Operating performance has improved so much that more than half the country’s reactors have successfully applied to have their licenses extended for another twenty years. A few of these renewals, however, are approaching a danger zone. The Oyster Creek Reactor in New Jersey, for instance, the oldest operating reactor in the country, is now scheduled for an NRC relicensing decision in April. Completed in 1969 under a much earlier technology, the reactor is showing its age. Ideally, it would be shut down and replaced by a new one. Under present conditions, however, this is next to impossible. Oyster Creek provides New Jersey with 60 percent of its electricity. Shutting it down would cripple the New Jersey economy and make a mockery of Governor Jon Corzine’s grandiose plans to power the state with wind and solar facilities.
Yet the continued operation of Oyster Creek poses a danger to the nuclear industry. One incident and we will be right back in 1979 and another Three Mile Island. The Nuclear Renaissance will be strangled in its cradle.
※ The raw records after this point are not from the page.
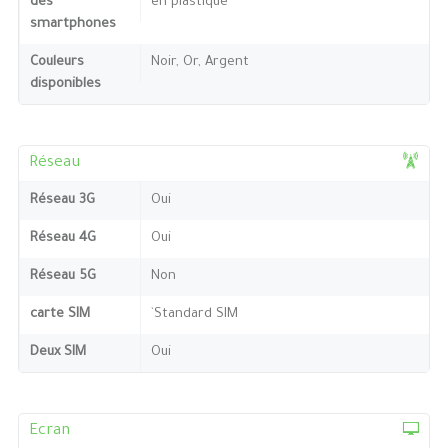
des
en plastique
smartphones
Couleurs
Noir, Or, Argent
disponibles
Réseau
Réseau 3G
Oui
Réseau 4G
Oui
Réseau 5G
Non
carte SIM
`Standard SIM
Deux SIM
Oui
Ecran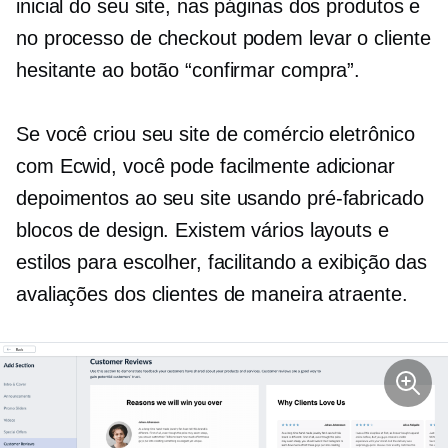
inicial do seu site, nas páginas dos produtos e
no processo de checkout podem levar o cliente
hesitante ao botão “confirmar compra”.
Se você criou seu site de comércio eletrônico
com Ecwid, você pode facilmente adicionar
depoimentos ao seu site usando
pré-fabricado
blocos de design. Existem vários layouts e
estilos para escolher, facilitando a exibição das
avaliações dos clientes de maneira atraente.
Despite being the object of scorn for three decades, nuclear energy delivers enormous benefits to the American public. With only 9 percent of the nation’s generating capacity, it produces 20 percent of our electricity. Natural gas, on the other hand — the favorite of environmentalists — makes up 39 percent of our capacity but delivers only 20 percent of our electricity because the fuel is so expensive.
The nation’s disdain for the nuclear industry and lack of will in constructing new reactors has put us in a precarious position. Our entire energy future may be riding on the fate of a few 40-year-old reactors. Somebody had better pay attention to this before we have another nuclear accident and the enormous promise of nuclear energy in this country ends for good.
(Portions of this article are excerpted from William Tucker’s recent book, Terrestrial Energy.)